The disadvantage is it’s time consumption as it has to allocate and change contexts a lot. This is irrelevant if your app doesn’t need any high computational power, but in case you experience any frame drops, you might want to consider a different solution (e.g. Mutex).
If you are using GCD, there are more options to synchronize your code. One of these are Dispatch Barriers. With these, we can create blocks of protected parts, which need to be executed together. We can also control in which order asynchronous code executes. It sounds odd to do this, but imagine you have a long running task to do, which can be split into parts. These parts need to be run in order but can again be split into smaller chunks. These smaller chunks of a part can be run asynchronously. Dispatch Barriers can now be used to synchronize the larger parts, while the chunks can run wild.
A trampoline is not really a mechanism provided by the OS. Instead, it is a pattern you can use to ensure a method is called on the correct thread. The idea is simple, the method checks at the beginning, whether it is on the correct thread, otherwise, it calls itself on the correct thread and returns. Sometimes you need to use the above locking mechanisms, to implement a waiting procedure.

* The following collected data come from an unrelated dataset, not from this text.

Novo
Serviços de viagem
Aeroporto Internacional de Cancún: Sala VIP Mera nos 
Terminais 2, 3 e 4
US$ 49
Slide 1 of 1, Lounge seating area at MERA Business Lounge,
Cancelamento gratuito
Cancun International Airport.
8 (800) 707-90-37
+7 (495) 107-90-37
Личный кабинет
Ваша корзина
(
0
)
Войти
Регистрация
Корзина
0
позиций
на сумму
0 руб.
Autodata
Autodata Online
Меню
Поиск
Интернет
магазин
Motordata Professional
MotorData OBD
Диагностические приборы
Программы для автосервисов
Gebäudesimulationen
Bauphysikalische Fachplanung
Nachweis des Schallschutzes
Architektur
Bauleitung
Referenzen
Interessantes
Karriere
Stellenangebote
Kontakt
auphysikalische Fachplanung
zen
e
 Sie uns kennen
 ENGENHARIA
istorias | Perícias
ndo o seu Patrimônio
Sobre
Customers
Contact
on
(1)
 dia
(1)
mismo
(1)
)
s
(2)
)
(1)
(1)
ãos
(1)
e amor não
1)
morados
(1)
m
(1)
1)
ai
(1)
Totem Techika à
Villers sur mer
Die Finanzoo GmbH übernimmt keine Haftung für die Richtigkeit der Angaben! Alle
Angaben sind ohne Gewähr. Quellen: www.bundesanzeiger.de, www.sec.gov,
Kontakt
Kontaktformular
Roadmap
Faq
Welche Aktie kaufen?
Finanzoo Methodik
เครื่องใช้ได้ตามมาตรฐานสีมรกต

This is only the case, whenever the method called returns a value. Otherwise, you can simply return.
Don’t use this pattern too often. It’s tempting to do so and ensure your thread, but at the same time, it confuses your coworkers. They might not understand why you are changing threads everywhere. At some point, it becomes clutter and takes away the time to reason about your code.
Wow, this was quite a heavy post. There are so many options to do concurrent programming and this posts just scratches the surface. At the same time, there are so many mechanisms to do so and a lot of cases to consider. I’m probably annoying everyone at work, whenever I talk about threads, but they are important and slowly my coworkers start to agree. Just today I had to fix a bug where operations accessed an array asynchronous and as we’ve learned Swift doesn’t support atomic actions. Guess what? It ended up in a crash. This might not have happened if all of us would know more about concurrency, but truth be told, I didn’t see it at first either.
Knowing your tools is the best advice I can give you. With the above post, I hope you found a starting point for concurrency and also a way to control the chaos which will manifest as soon as you dive deeper. Good Luck!
P.S.: There is more to come: An in-depth look into Operations and other higher level tools to battle concurrency!